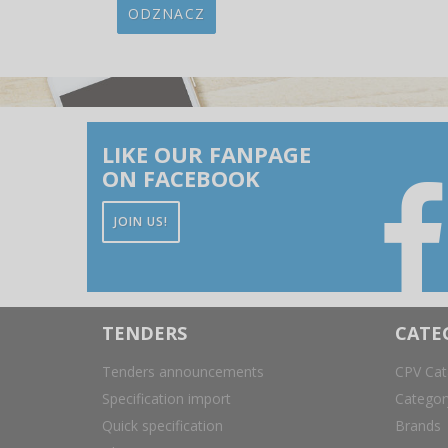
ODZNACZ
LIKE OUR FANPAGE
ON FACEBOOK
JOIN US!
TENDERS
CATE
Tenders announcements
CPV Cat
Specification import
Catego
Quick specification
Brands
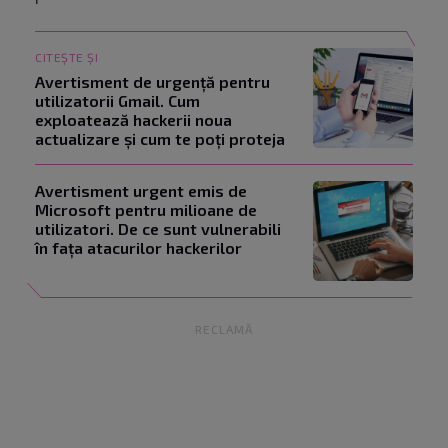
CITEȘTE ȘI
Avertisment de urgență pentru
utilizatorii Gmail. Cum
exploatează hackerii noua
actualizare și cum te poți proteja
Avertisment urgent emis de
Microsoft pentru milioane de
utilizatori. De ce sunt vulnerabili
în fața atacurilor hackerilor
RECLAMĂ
--
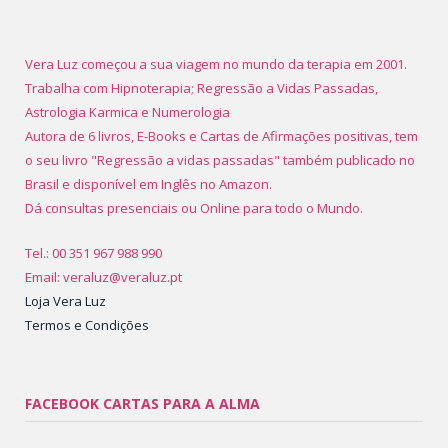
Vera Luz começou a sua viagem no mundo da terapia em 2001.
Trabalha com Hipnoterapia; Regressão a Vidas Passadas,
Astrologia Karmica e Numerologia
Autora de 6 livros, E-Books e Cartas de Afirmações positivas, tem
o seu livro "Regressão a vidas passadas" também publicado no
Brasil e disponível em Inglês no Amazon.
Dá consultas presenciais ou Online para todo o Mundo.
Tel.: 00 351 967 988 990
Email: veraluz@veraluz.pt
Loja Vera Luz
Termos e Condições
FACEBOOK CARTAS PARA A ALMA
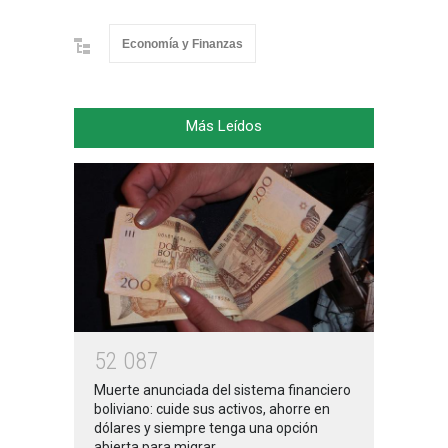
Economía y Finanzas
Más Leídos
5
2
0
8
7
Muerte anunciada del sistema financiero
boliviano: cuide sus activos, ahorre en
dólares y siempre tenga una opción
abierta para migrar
---
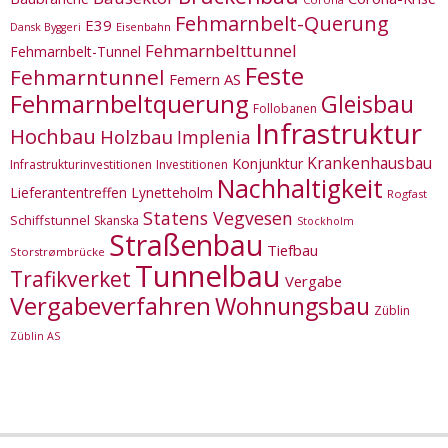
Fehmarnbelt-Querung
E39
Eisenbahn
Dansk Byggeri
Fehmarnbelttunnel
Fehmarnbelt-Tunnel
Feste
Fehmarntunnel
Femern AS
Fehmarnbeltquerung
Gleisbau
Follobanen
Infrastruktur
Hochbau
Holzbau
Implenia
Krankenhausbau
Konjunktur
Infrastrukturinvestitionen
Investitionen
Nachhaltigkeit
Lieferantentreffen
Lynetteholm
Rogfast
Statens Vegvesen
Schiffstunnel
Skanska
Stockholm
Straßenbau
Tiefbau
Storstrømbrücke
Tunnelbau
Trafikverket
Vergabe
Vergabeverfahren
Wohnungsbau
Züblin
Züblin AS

### WHAT TO DO
Everything above from the line containing "Autora de 6" down to the line containing "Tel.: 00 351 967 988 990" should be copied exactly, both end lines included, and nothing else.

### EXERCISE SOLUTION
Autora de 6 livros, E-Books e Cartas de Afirmações positivas, tem
o seu livro "Regressão a vidas passadas" também publicado no
Brasil e disponível em Inglês no Amazon.
Dá consultas presenciais ou Online para todo o Mundo.
Tel.: 00 351 967 988 990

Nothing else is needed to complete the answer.